* Exercise: Each line from the one that contains "потребности: будь то создание брендированных" through the end of the entries should be repeated exactly, with nothing added.

* Material for this exercise:
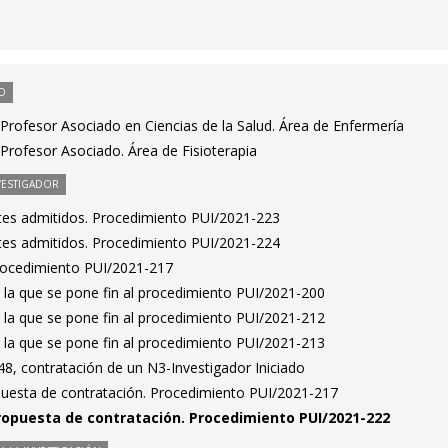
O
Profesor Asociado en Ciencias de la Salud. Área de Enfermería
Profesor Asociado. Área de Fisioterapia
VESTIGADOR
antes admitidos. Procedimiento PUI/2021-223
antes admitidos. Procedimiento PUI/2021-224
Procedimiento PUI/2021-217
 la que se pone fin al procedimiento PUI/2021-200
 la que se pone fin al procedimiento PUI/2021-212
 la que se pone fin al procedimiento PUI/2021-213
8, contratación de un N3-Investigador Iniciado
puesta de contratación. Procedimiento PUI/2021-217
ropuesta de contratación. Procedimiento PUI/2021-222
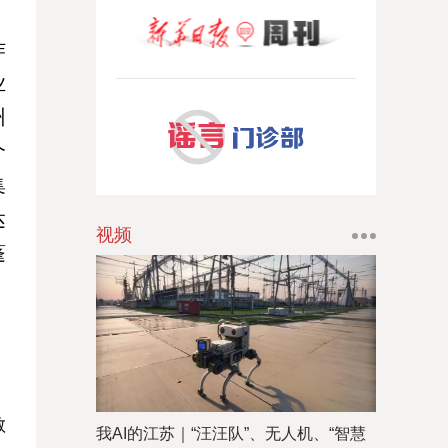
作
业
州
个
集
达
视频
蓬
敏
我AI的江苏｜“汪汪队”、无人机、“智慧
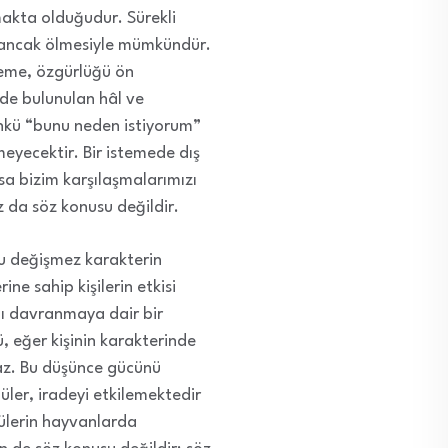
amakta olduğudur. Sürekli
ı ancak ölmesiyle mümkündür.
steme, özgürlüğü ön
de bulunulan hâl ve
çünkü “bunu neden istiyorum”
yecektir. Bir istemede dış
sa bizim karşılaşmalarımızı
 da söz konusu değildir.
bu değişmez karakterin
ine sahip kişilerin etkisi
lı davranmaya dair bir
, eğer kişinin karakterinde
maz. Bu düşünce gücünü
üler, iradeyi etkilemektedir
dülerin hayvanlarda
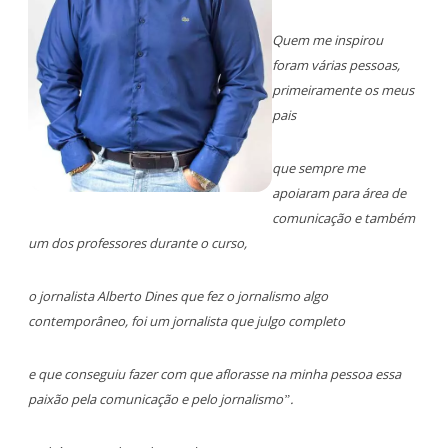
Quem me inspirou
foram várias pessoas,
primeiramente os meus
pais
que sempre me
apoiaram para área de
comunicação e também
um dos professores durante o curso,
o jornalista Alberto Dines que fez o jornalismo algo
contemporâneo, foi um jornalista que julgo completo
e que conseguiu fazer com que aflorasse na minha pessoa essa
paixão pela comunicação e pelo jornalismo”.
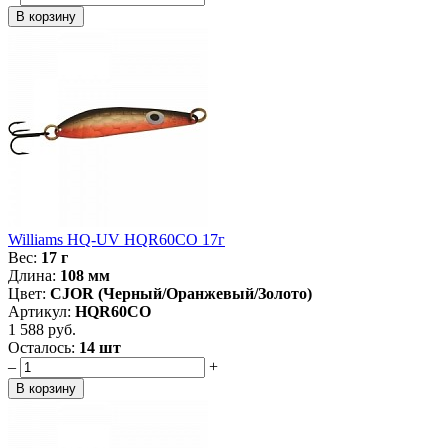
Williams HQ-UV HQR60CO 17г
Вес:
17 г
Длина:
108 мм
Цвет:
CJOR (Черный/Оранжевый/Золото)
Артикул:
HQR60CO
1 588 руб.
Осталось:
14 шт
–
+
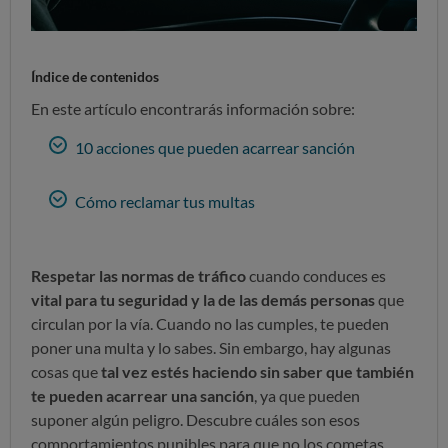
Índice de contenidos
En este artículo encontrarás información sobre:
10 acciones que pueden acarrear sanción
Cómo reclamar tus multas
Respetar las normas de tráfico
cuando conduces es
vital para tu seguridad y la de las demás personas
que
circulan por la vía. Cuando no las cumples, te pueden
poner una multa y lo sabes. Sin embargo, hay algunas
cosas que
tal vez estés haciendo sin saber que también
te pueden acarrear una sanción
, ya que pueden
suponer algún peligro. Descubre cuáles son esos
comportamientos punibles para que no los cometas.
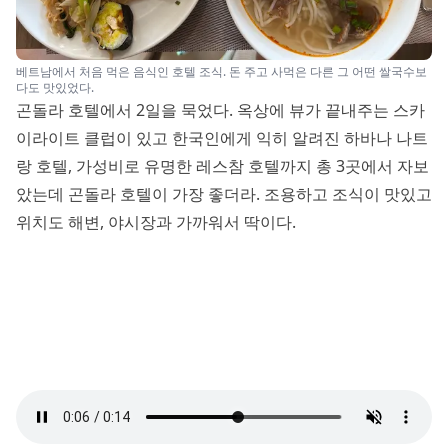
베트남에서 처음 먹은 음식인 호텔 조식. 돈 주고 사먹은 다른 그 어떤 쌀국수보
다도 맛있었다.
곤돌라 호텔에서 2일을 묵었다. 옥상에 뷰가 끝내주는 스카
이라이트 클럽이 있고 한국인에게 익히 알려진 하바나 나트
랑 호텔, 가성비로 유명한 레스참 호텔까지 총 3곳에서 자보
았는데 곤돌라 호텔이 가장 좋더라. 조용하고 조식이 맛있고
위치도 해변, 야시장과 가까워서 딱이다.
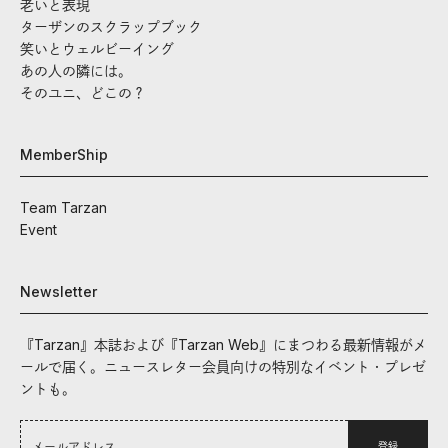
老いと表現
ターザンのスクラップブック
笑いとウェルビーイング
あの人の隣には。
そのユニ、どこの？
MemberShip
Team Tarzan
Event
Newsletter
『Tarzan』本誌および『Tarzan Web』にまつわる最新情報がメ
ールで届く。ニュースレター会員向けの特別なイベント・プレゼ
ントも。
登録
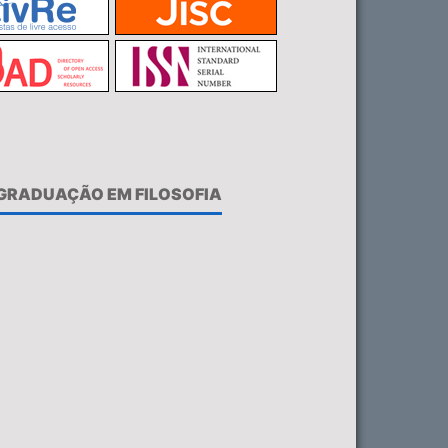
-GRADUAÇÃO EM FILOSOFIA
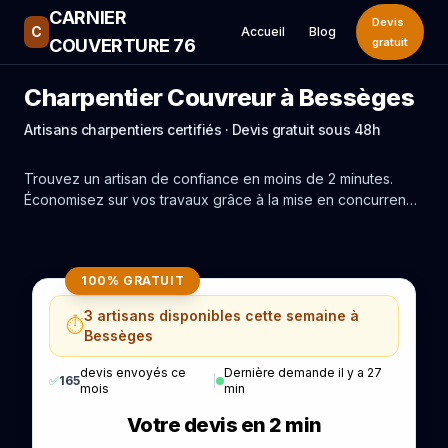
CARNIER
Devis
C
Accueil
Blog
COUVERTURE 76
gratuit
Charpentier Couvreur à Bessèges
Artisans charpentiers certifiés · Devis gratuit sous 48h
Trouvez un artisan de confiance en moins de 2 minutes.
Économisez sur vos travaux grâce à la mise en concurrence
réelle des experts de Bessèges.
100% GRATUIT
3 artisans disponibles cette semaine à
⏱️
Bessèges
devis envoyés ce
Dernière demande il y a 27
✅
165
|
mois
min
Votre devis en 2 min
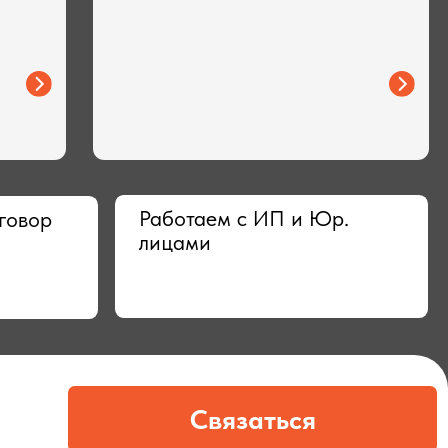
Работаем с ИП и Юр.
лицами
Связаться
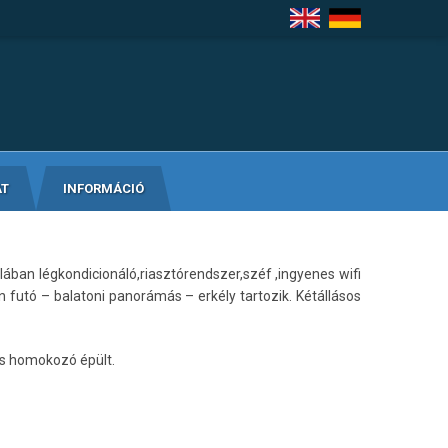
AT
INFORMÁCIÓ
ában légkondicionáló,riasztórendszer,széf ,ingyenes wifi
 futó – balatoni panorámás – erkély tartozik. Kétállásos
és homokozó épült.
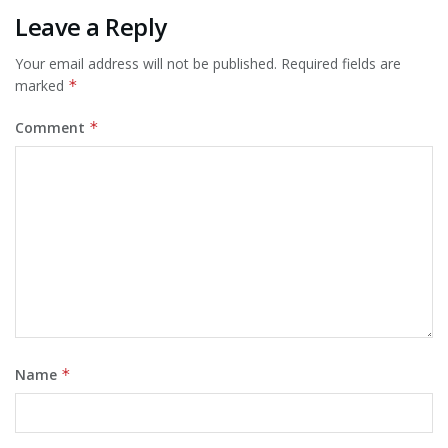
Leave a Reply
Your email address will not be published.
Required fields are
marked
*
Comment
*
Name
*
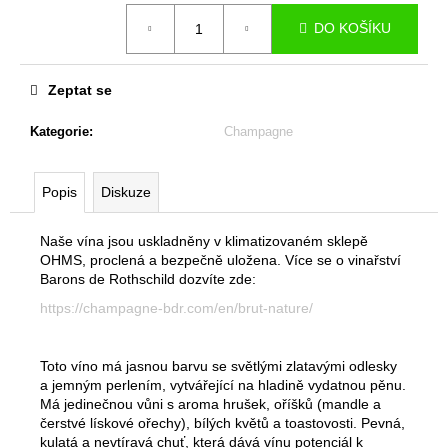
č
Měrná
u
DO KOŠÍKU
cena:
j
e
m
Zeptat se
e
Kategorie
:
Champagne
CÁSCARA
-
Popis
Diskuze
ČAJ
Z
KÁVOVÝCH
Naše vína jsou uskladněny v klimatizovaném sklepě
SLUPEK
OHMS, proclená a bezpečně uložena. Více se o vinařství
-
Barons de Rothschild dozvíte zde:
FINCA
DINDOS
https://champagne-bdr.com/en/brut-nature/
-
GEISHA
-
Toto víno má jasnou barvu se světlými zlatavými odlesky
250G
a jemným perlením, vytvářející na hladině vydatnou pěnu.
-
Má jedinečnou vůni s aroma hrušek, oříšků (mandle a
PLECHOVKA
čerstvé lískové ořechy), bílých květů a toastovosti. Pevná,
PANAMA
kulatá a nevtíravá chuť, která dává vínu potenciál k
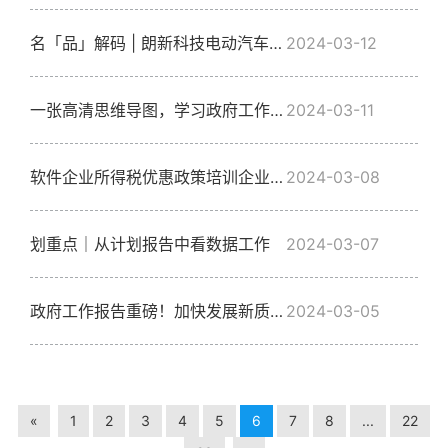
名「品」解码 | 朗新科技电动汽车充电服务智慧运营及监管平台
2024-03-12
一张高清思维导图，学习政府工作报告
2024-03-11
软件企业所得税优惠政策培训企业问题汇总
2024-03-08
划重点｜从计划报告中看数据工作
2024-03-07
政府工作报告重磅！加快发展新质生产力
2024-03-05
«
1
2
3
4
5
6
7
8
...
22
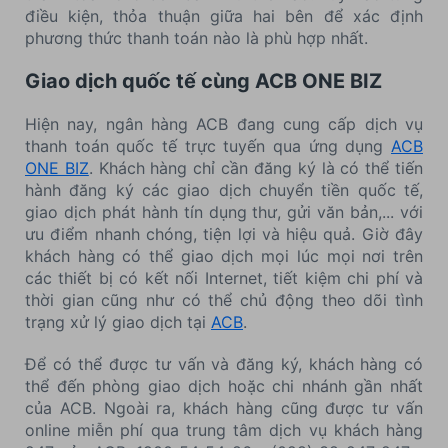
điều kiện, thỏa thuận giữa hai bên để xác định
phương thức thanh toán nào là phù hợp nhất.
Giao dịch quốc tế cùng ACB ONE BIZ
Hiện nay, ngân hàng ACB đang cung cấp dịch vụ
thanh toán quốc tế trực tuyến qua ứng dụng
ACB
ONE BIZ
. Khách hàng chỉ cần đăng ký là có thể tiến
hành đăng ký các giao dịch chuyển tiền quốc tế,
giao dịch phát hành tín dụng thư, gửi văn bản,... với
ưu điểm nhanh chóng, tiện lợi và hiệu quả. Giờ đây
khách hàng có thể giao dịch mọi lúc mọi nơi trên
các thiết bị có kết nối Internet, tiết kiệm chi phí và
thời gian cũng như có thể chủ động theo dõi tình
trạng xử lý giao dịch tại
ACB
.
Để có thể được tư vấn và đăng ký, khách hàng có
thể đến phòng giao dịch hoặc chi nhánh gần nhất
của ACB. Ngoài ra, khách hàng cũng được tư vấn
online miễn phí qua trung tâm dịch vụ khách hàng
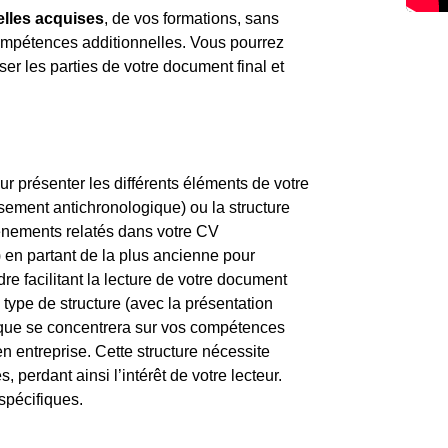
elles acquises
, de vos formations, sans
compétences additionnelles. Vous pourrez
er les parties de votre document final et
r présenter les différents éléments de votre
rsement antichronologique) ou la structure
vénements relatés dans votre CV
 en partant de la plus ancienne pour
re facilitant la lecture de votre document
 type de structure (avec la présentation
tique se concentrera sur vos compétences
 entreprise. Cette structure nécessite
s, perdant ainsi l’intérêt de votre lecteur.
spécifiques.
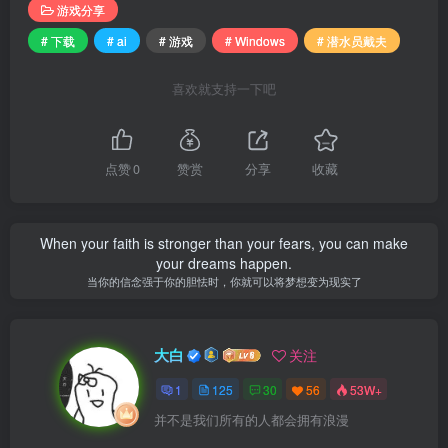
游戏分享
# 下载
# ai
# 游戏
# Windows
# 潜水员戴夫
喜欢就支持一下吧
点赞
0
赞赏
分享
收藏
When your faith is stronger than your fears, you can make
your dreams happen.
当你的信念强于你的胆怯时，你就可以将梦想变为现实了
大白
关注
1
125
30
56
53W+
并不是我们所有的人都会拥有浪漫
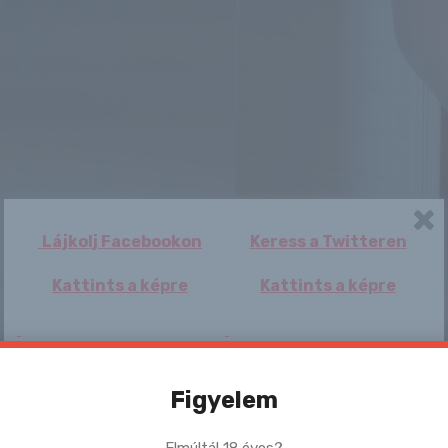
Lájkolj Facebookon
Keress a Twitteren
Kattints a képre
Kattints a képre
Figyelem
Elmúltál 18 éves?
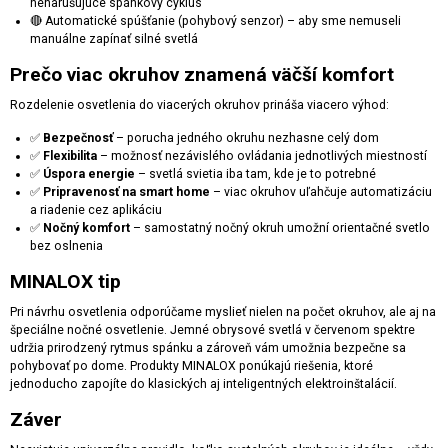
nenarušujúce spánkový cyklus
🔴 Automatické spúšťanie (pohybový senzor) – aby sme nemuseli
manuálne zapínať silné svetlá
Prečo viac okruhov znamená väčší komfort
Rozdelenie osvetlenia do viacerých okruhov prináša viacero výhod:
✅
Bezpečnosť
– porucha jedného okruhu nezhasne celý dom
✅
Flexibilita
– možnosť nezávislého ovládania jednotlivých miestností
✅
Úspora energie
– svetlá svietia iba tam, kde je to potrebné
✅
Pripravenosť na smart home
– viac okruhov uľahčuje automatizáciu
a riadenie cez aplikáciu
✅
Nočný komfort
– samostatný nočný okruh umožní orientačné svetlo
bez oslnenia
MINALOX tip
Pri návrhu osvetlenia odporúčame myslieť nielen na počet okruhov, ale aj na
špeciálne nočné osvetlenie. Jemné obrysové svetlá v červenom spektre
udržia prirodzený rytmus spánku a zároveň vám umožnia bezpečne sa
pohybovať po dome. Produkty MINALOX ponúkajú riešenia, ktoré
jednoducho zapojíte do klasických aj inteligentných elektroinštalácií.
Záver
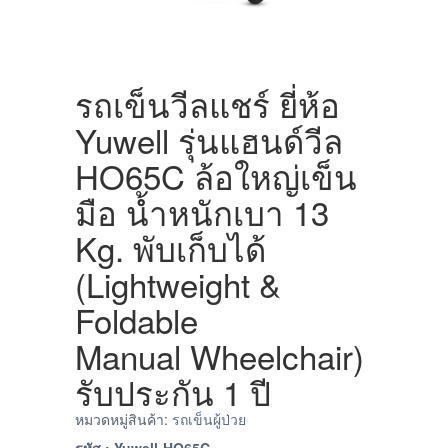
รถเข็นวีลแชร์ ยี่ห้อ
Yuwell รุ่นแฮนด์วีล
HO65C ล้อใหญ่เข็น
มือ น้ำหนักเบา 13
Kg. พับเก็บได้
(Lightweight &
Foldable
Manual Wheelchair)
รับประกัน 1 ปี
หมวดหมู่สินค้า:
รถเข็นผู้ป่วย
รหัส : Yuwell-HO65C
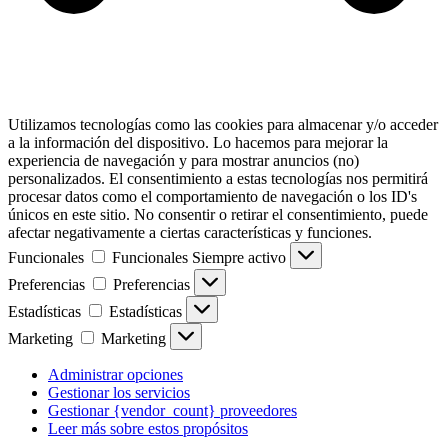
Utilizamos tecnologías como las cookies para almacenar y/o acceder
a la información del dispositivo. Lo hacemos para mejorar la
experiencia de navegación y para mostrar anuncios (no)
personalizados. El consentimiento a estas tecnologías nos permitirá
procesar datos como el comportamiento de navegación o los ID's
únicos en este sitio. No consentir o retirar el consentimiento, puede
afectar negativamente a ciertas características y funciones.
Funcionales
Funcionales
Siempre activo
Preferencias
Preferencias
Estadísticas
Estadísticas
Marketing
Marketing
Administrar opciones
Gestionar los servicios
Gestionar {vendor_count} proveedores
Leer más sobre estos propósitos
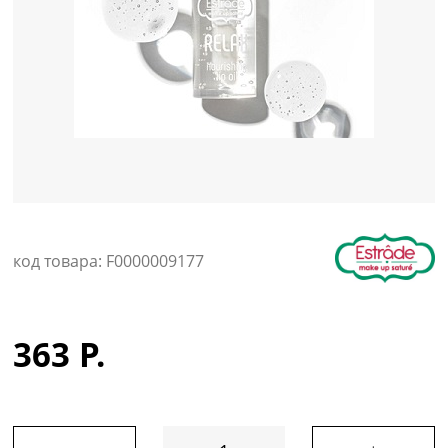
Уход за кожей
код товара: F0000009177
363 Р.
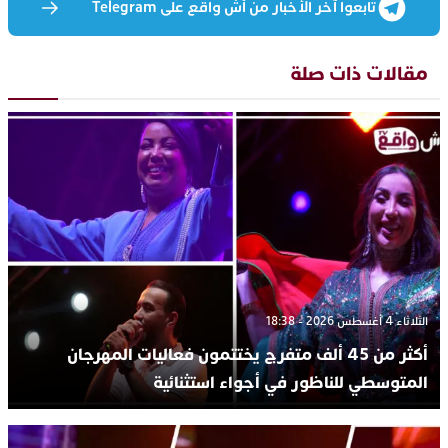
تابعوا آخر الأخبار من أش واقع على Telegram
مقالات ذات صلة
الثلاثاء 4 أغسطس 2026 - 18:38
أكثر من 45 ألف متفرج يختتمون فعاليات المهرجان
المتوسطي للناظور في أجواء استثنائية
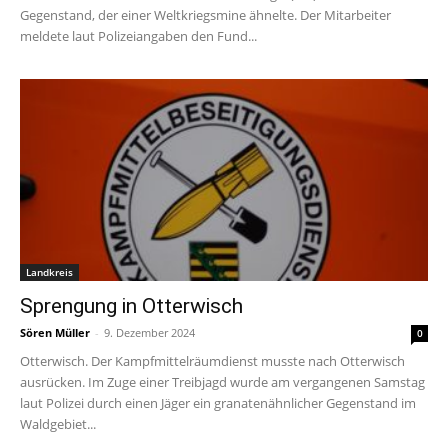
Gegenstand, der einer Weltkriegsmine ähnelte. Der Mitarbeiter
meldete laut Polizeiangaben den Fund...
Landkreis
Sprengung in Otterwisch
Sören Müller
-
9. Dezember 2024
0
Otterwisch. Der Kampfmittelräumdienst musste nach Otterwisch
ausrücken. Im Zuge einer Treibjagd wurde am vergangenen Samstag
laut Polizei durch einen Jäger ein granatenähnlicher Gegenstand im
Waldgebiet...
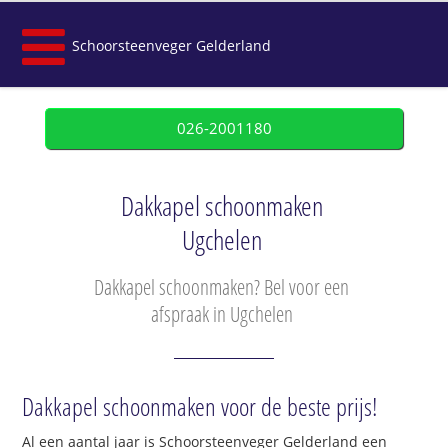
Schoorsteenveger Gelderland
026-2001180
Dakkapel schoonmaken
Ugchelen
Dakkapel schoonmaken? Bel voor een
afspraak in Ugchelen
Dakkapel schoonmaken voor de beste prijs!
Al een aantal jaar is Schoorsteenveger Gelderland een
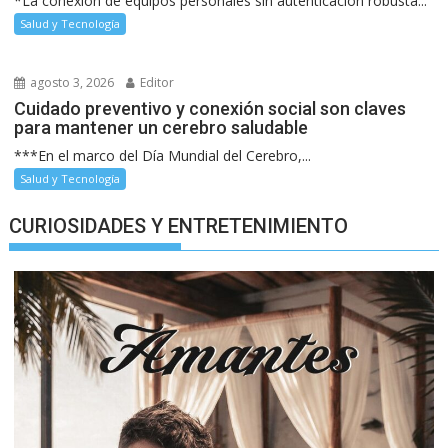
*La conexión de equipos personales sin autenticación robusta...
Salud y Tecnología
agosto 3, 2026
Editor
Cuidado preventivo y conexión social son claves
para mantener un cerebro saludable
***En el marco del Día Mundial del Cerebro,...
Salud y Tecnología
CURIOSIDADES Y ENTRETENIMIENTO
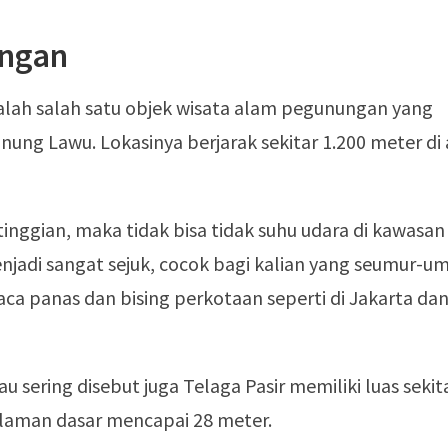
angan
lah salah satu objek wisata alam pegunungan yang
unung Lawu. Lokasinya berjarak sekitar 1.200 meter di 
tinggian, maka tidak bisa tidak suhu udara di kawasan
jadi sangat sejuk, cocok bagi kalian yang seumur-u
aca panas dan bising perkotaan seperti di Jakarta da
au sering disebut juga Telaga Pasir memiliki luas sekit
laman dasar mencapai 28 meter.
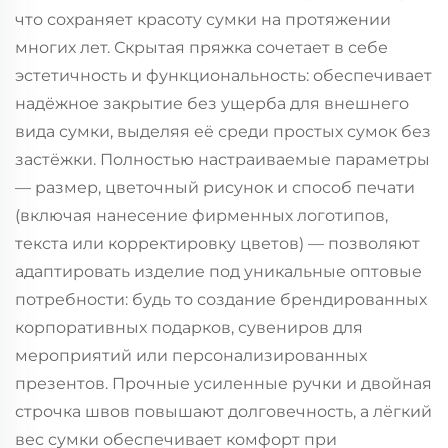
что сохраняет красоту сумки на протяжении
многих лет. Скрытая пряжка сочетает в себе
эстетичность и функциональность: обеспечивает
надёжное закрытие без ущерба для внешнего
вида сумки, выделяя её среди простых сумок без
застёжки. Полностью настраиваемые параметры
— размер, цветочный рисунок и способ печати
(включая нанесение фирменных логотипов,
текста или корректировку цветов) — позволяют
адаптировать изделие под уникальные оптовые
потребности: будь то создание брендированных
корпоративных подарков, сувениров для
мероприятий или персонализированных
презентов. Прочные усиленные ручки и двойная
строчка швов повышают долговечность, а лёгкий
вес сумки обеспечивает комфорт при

* Response box:
потребности: будь то создание брендированных
корпоративных подарков, сувениров для
мероприятий или персонализированных
презентов. Прочные усиленные ручки и двойная
строчка швов повышают долговечность, а лёгкий
вес сумки обеспечивает комфорт при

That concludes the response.